The resume is a document people rewrite from scratch every time they need one.
Three problems sit on top of each other. Writing a CV from zero is slow and painful; every application wants a slightly different shape; and the record itself decays — a project that mattered in March is forgotten by October, and the next rewrite begins from a thinner memory than the last. The usual tools address the first problem and make the other two worse: a PDF template is a dead artifact the moment it is exported.
I wanted a platform where the resume was not a document at all, but a living record — one the user keeps current through conversation, and one the system can project into a tailored CV whenever a specific posting demands one. The ground truth lives in the database. The PDF is a rendering.
The goal was to stop asking people to remember their own careers from a blank page.
A hybrid data shape, an AI-first editor, a credit-gated generator with a truthfulness guard.

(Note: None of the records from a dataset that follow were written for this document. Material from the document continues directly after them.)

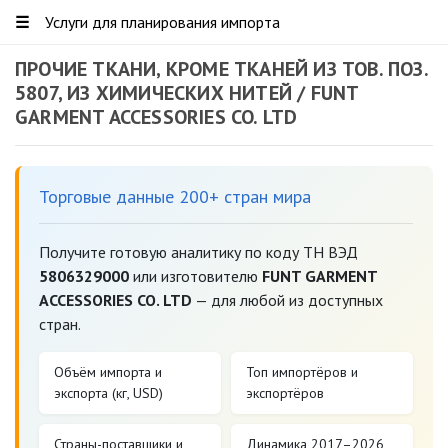
☰
Услуги для планирования импорта
ПРОЧИЕ ТКАНИ, КРОМЕ ТКАНЕЙ ИЗ ТОВ. ПОЗ.
5807, ИЗ ХИМИЧЕСКИХ НИТЕЙ / FUNT
GARMENT ACCESSORIES CO. LTD
Торговые данные 200+ стран мира
Получите готовую аналитику по коду ТН ВЭД
5806329000
или изготовителю
FUNT GARMENT
ACCESSORIES CO. LTD
— для любой из доступных
стран.
Объём импорта и
Топ импортёров и
экспорта (кг, USD)
экспортёров
Страны-поставщики и
Динамика 2017–2026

The product settles into three phases — Onboarding, Applications, Maintenance — and a handful of architectural decisions hold them together:
- Hybrid data model. Each resume section — experiences, education,
skills, certifications, projects, publications, honors — is a row with
structured columns only for what needs querying or display (company,
role, dates) and a Markdown
contentfield for everything else. The structure carries the facts; the Markdown carries the narrative the AI reads and edits. - AI-first editing, Markdown as escape hatch. The primary UX is a conversational agent that updates sections through tool calls. A raw Markdown editor is always one click away for users who want it. The chat is the default; the text field is the floor.
- A parsing pipeline that imports once. Uploaded PDF →
ParseResumeJob→ResumeParseAgentturns the resume into HTML by section → a second agent structures it into database rows → the user reviews. Onboarding is the moment the record comes alive. - A generation pipeline that refuses to invent.
FetchSourceData → GenerateCv → GuardInstructions → SanitizeCvHtml → SaveGeneration. A dedicatedGuardAgentvalidates inputs and outputs so the model cannot add a credential the user does not have. Credits are debited insideApplication::startGeneration()with transactional safety. - Specialized agents, structured output.
ResumeParseAgent,ResumeStructureAgent,CvGenerationAgent,GuardAgenteach own a narrow job with strict schemas — Gemini 2.5 Flash for parsing, Claude Haiku 4.5 for generation, OpenRouter as the provider.
The stack is Laravel 13 on PHP 8.4 with Fortify, Spatie Media Library, and Wayfinder for typed routes; Inertia v3 + React 19 + Tailwind v4 on the front end; Pest 4 with the browser plugin for end-to-end coverage across onboarding, the application wizard, and CV preview.
Still being built — but the shape is holding.
ResumesKit is in active development and has not yet been opened to
users. The onboarding pipeline ingests a real PDF and produces
structured rows; the resume sections are CRUD-complete behind the
conversational agent; the application wizard generates a tailored CV
from a pasted posting against a chosen template, debits a credit, and
renders a preview. The GuardAgent has refused every attempt so far to
put something in a CV that was not in the record.
The part that already feels right is the boundary between the structured columns and the Markdown. The AI does not have to reason about table schemas; the UI does not have to render arbitrary prose as if it were a field. Each half does the work it is good at.
What I have learned so far — knowing the real lessons arrive with users.
The first thing that keeps proving itself is the decision to let the agent be the primary editor. Every time I have been tempted to add a form, the form has been worse than the conversation for the user and more brittle for me to maintain. The Markdown escape hatch is enough for the long tail; the chat handles the head.
The second is the value of narrow agents with strict schemas.
CvGenerationAgent does one thing; GuardAgent does one thing; the
onboarding agents do one thing each. When something goes wrong, I can
point at the agent and the tool call. Monolithic prompts would have
hidden the failure in a thousand tokens.
The third, still forming, is about truthfulness as an architectural property rather than a prompt. Asking a model nicely not to lie is not a strategy; routing its output through a validator that has read the record is. The guard is cheap. It pays every day.
The honest caveat: this project has not yet met its users. The lessons above are the ones engineering can teach on its own. The lessons that matter most — what non-technical job seekers actually want from a living record, how they want to be nudged to keep it alive, what a tailored CV needs to look like to earn the next interview — are waiting on the other side of the first real cohort.